**Task to carry out:**
Taking the data below, please print only the lines from the line holding "January 2016" to the line holding "September 16, 2024", inclusive, with pictures omitted.

**Working data:**
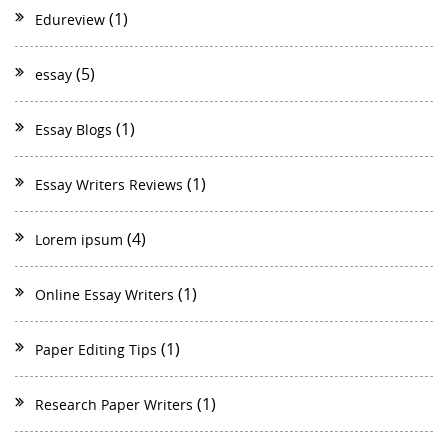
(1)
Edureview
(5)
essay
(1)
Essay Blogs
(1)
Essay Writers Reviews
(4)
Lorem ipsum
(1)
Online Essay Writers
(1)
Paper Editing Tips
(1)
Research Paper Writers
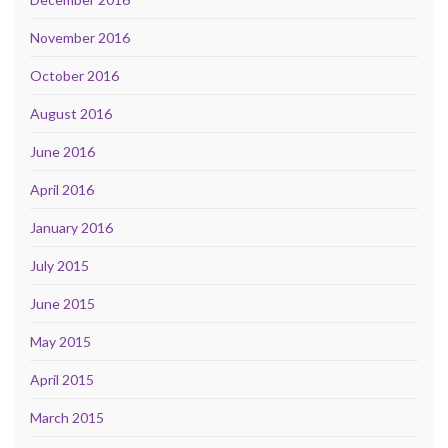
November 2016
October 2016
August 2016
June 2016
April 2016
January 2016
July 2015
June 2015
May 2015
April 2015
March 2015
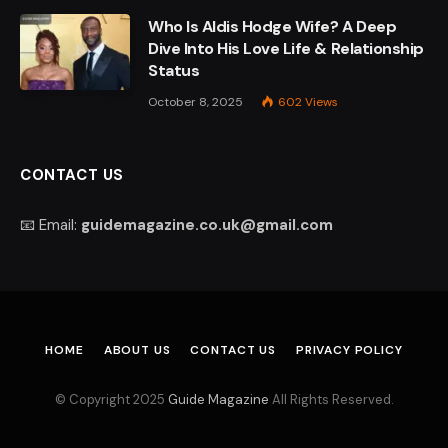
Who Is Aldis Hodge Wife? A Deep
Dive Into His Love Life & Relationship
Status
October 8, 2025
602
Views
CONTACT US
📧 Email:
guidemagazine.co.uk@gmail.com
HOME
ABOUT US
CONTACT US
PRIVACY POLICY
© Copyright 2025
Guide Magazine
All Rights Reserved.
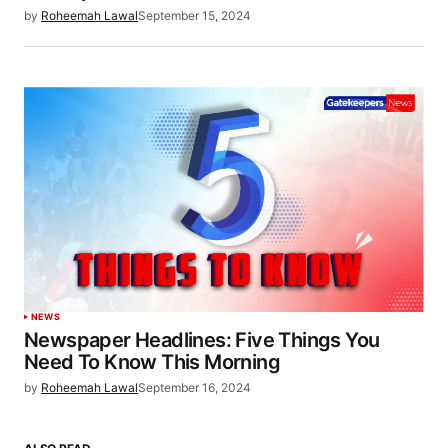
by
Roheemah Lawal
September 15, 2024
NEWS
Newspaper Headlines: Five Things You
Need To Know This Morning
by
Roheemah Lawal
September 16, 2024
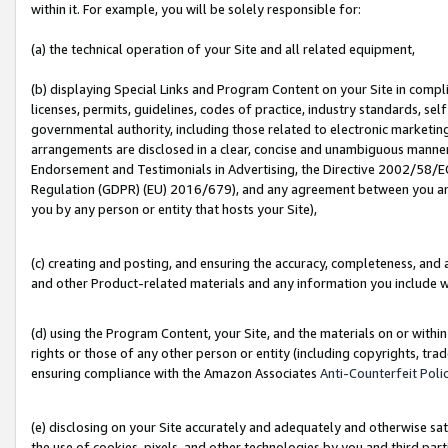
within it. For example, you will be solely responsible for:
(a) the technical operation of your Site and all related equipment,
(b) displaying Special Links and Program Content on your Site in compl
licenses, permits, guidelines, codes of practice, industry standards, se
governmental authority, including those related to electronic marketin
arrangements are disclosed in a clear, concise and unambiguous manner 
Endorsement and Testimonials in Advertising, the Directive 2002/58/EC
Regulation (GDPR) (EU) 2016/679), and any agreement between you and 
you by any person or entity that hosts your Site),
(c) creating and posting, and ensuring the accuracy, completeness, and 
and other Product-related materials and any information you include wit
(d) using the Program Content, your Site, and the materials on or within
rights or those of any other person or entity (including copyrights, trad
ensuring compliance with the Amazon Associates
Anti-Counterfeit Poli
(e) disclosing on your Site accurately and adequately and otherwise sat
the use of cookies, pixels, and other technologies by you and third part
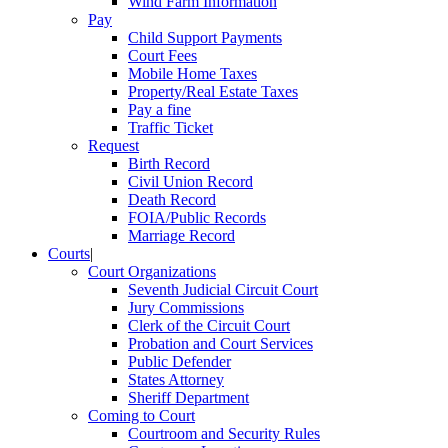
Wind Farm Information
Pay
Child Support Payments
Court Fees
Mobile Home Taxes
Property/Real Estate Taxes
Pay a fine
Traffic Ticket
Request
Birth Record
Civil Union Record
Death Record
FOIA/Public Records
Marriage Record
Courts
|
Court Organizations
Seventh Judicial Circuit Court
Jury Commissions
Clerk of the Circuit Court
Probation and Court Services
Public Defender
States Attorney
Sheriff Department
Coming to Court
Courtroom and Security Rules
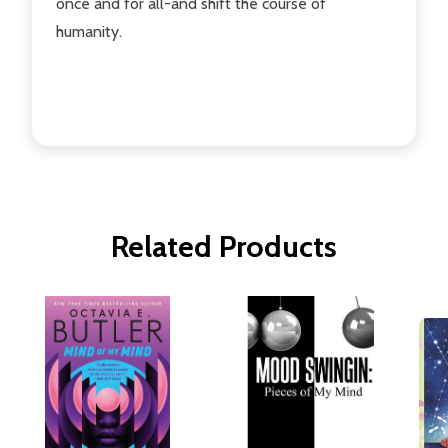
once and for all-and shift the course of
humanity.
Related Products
---
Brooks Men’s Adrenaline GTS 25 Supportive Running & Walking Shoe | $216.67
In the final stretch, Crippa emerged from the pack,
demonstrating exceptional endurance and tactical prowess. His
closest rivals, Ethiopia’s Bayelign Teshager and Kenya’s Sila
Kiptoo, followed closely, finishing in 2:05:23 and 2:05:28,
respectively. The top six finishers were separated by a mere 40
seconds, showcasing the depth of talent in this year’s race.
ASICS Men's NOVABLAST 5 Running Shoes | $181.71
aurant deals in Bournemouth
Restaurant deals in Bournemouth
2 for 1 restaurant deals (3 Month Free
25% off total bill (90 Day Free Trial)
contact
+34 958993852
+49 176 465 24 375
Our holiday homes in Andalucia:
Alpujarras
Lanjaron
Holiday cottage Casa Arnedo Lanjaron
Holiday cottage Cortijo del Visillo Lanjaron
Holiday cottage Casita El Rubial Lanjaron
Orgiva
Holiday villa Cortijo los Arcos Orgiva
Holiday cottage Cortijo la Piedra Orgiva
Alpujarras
--
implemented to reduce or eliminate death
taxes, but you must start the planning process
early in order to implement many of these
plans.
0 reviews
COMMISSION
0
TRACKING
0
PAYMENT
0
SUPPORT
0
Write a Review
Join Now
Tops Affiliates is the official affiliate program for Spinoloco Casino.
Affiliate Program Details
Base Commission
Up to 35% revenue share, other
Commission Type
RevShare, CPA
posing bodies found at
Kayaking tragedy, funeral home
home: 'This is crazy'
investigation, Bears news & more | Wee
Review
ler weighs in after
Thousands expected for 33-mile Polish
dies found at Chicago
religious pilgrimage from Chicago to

**Output for this exercise:**
January 2016
July 2015
June 2015
May 2015
April 2015
March 2015
Who Is Aldis Hodge Wife? A Deep
Dive Into His Love Life & Relationship
Status
October 8, 2025
602
Views
CONTACT US
📧 Email:
guidemagazine.co.uk@gmail.com
HOME
ABOUT US
CONTACT US
PRIVACY POLICY
© Copyright 2025
Guide Magazine
All Rights Reserved.
by
Roheemah Lawal
September 15, 2024
NEWS
Newspaper Headlines: Five Things You
Need To Know This Morning
by
Roheemah Lawal
September 16, 2024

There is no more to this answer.